Sin embargo, hace décadas que en la taina de las Capitanas se dejó de escuchar este barullo de sonidos y colores. Muchos días y noches han pasado desde que dejaron de dormir aquí ganados y también pastores. Ya no siguen las lavanderas los ganados ni encuentran insectos en sus alrededores los colirrojos y las collalbas. Ya no medita el mochuelo con el soñar de la oveja ni se replantea el chotacabras el método para robar la leche a la cabra. Y si alguno se ha resignado a abandonar las últimas oquedades de las tainas ya no hay para ellos ojos ni blasfemias. El silencio es pesado y lejano.
Las tainas, albergues del oficio ancestral de la ganadería, han sido también albergues de biodiversidad. Sus huecos, oquedades, grietas entre las piedras han sido hogar y refugio para incontables especies. Espacios oscuros pero inaccesibles. El ganado y el estiércol han sido omnipotentes seguidos por mosquitos, moscas, escarabajos que servían de base alimenticia para otro sinfín de especies. Un restaurante móvil, pero a buen precio. Refugio y alimento que han hecho de las tainas un hogar de aves, reptiles, insectos y mamíferos, entre el que se encuentra el ser humano.

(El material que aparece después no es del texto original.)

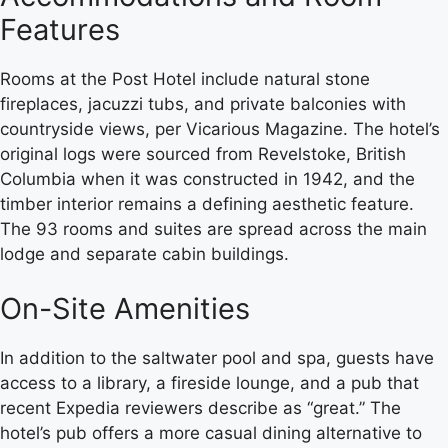
Features
Rooms at the Post Hotel include natural stone
fireplaces, jacuzzi tubs, and private balconies with
countryside views, per Vicarious Magazine. The hotel’s
original logs were sourced from Revelstoke, British
Columbia when it was constructed in 1942, and the
timber interior remains a defining aesthetic feature.
The 93 rooms and suites are spread across the main
lodge and separate cabin buildings.
On-Site Amenities
In addition to the saltwater pool and spa, guests have
access to a library, a fireside lounge, and a pub that
recent Expedia reviewers describe as “great.” The
hotel’s pub offers a more casual dining alternative to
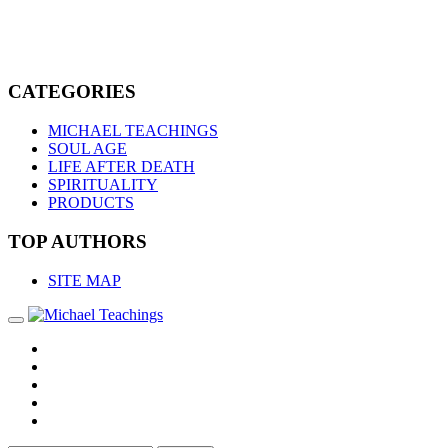
CATEGORIES
MICHAEL TEACHINGS
SOUL AGE
LIFE AFTER DEATH
SPIRITUALITY
PRODUCTS
TOP AUTHORS
SITE MAP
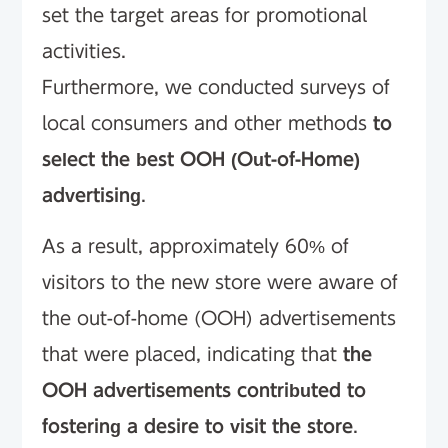
set the target areas for promotional
activities.
Furthermore, we conducted surveys of
local consumers and other methods
to
select the best OOH (Out-of-Home)
advertising
.
As a result, approximately 60% of
visitors to the new store were aware of
the out-of-home (OOH) advertisements
that were placed, indicating that
the
OOH advertisements contributed to
fostering a desire to visit the store
.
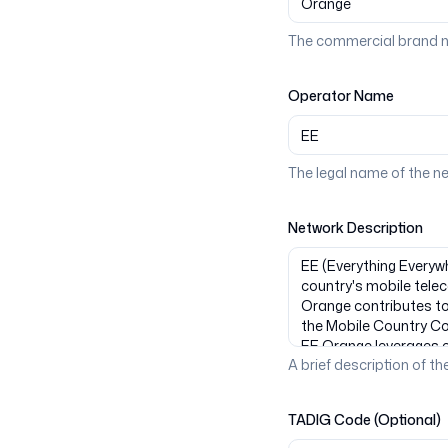
The commercial brand n
Operator Name
The legal name of the n
Network Description
A brief description of the
TADIG Code (Optional)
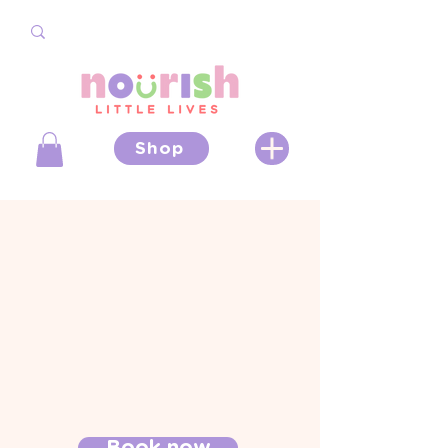
Shop
Book now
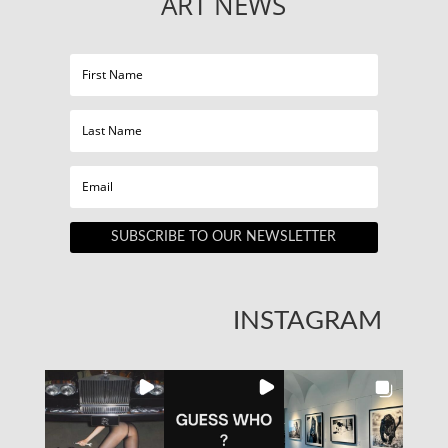
ART NEWS
SUBSCRIBE TO OUR NEWSLETTER
INSTAGRAM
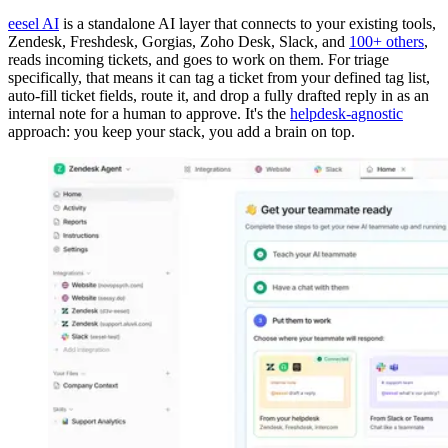
eesel AI
is a standalone AI layer that connects to your existing tools,
Zendesk, Freshdesk, Gorgias, Zoho Desk, Slack, and
100+ others
,
reads incoming tickets, and goes to work on them. For triage
specifically, that means it can tag a ticket from your defined tag list,
auto-fill ticket fields, route it, and drop a fully drafted reply in as an
internal note for a human to approve. It's the
helpdesk-agnostic
approach: you keep your stack, you add a brain on top.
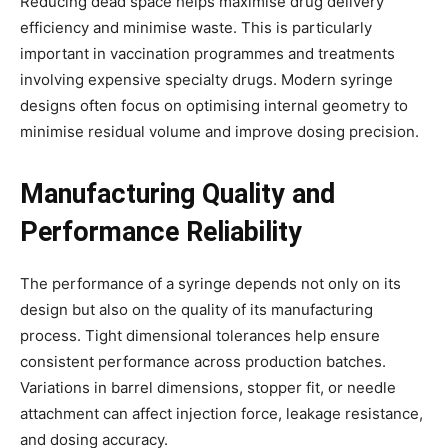
Reducing dead space helps maximise drug delivery
efficiency and minimise waste. This is particularly
important in vaccination programmes and treatments
involving expensive specialty drugs. Modern syringe
designs often focus on optimising internal geometry to
minimise residual volume and improve dosing precision.
Manufacturing Quality and
Performance Reliability
The performance of a syringe depends not only on its
design but also on the quality of its manufacturing
process. Tight dimensional tolerances help ensure
consistent performance across production batches.
Variations in barrel dimensions, stopper fit, or needle
attachment can affect injection force, leakage resistance,
and dosing accuracy.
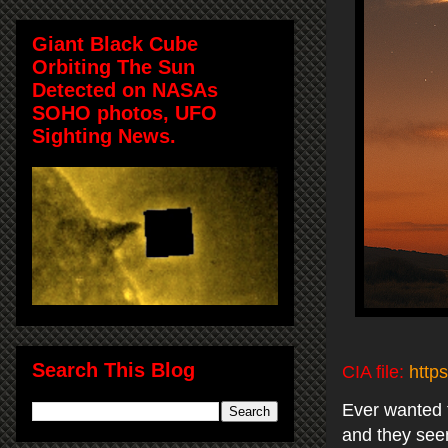
Giant Black Cube
Orbiting The Sun
Detected on NASAs
SOHO photos, UFO
Sighting News.
Search This Blog
CIA file:
http
Ever wanted t
and they seem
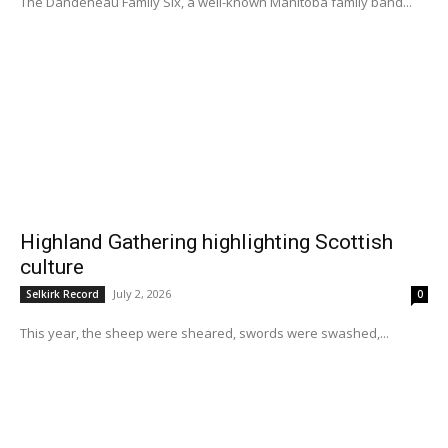
The Dandeneau Family Six, a well-known Manitoba family band...
Highland Gathering highlighting Scottish
culture
July 2, 2026
Selkirk Record
0
This year, the sheep were sheared, swords were swashed,...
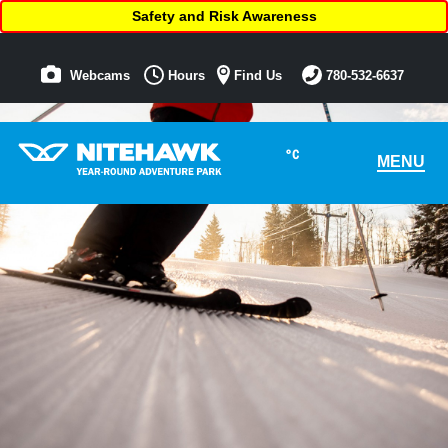
Safety and Risk Awareness
Webcams
Hours
Find Us
780-532-6637
°C
MENU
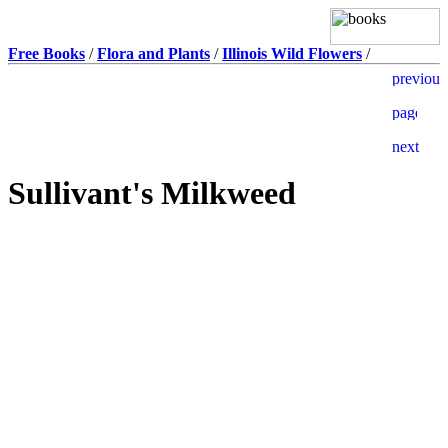
Free Books
/
Flora and Plants
/
Illinois Wild Flowers
/
Sullivant's Milkweed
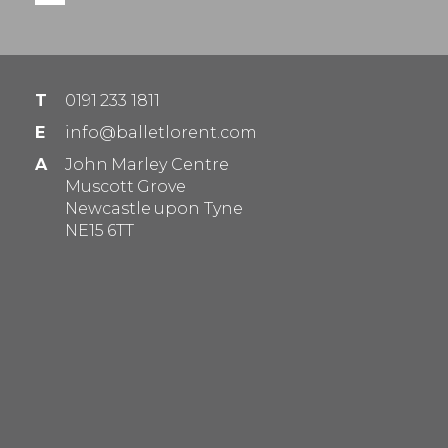
T
0191 233 1811
E
info@balletlorent.com
A
John Marley Centre
Muscott Grove
Newcastle upon Tyne
NE15 6TT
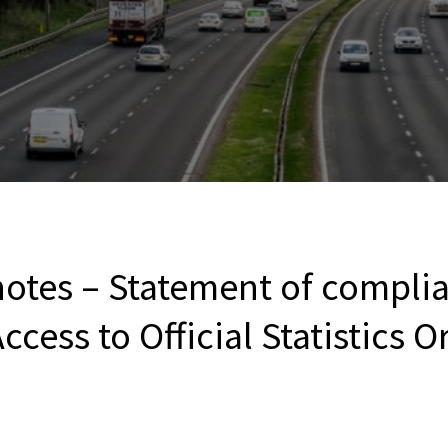
notes – Statement of compli
ccess to Official Statistics 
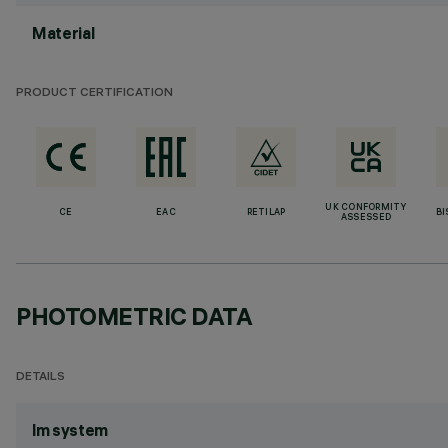
Material
PRODUCT CERTIFICATION
UK CONFORMITY
CE
EAC
RETILAP
BI
ASSESSED
PHOTOMETRIC DATA
DETAILS
lm system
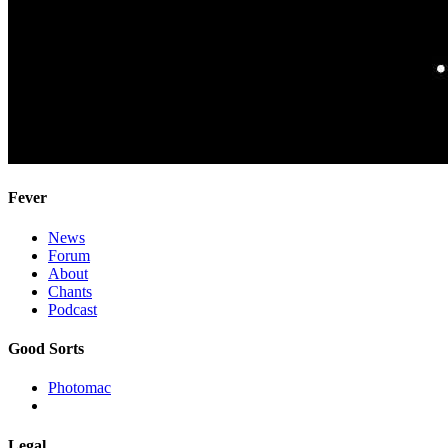
Fever
News
Forum
About
Chants
Podcast
Good Sorts
Photomac
Legal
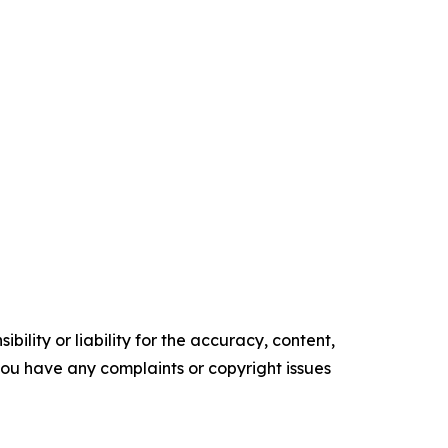
ility or liability for the accuracy, content,
f you have any complaints or copyright issues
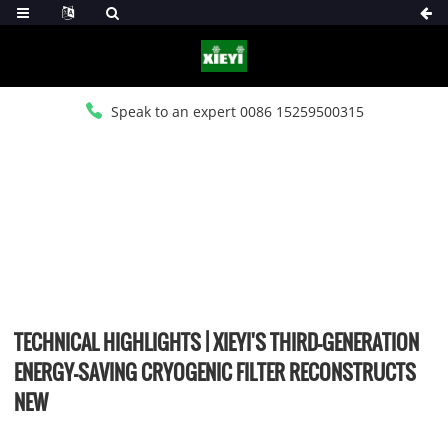
Speak to an expert 0086 15259500315
HOME
>
NEWS
>
COMPANY NEWS
TECHNICAL HIGHLIGHTS | XIEYI'S THIRD-GENERATION
ENERGY-SAVING CRYOGENIC FILTER RECONSTRUCTS
NEW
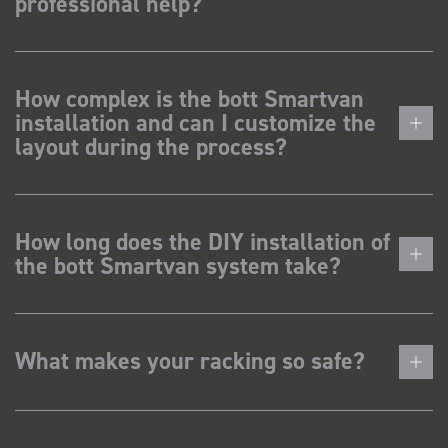
professional help?
How complex is the bott Smartvan
installation and can I customize the
layout during the process?
How long does the DIY installation of
the bott Smartvan system take?
What makes your racking so safe?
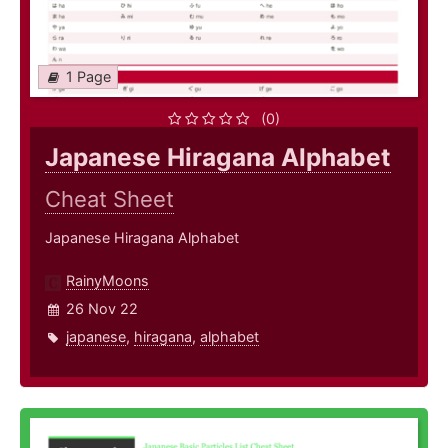
1 Page
(0)
Japanese Hiragana Alphabet
Cheat Sheet
Japanese Hiragana Alphabet
RainyMoons
26 Nov 22
japanese
,
hiragana
,
alphabet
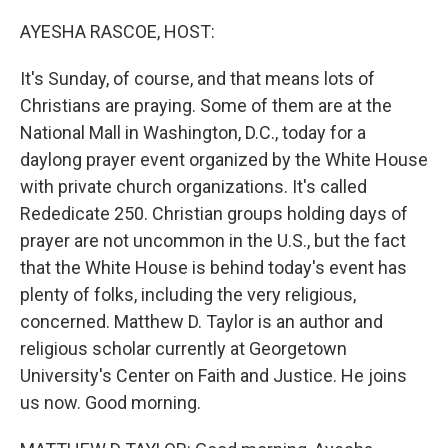
o
r
I
k
n
AYESHA RASCOE, HOST:
It's Sunday, of course, and that means lots of
Christians are praying. Some of them are at the
National Mall in Washington, D.C., today for a
daylong prayer event organized by the White House
with private church organizations. It's called
Rededicate 250. Christian groups holding days of
prayer are not uncommon in the U.S., but the fact
that the White House is behind today's event has
plenty of folks, including the very religious,
concerned. Matthew D. Taylor is an author and
religious scholar currently at Georgetown
University's Center on Faith and Justice. He joins
us now. Good morning.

Hoy, las tainas, elemento fundamental de la sociedad, economía, historia y naturaleza de nuestro territorio, son sólo una grieta en el tiempo y un hueco en nuestros montes. Mientras estas estructuras milenarias se desmoronan las lavanderas, mochuelos, abubillas, colirrojos y collalbas nos siguen contando ese modo de vida ancestral que durante generaciones ha dado sentido a la vida y al territorio.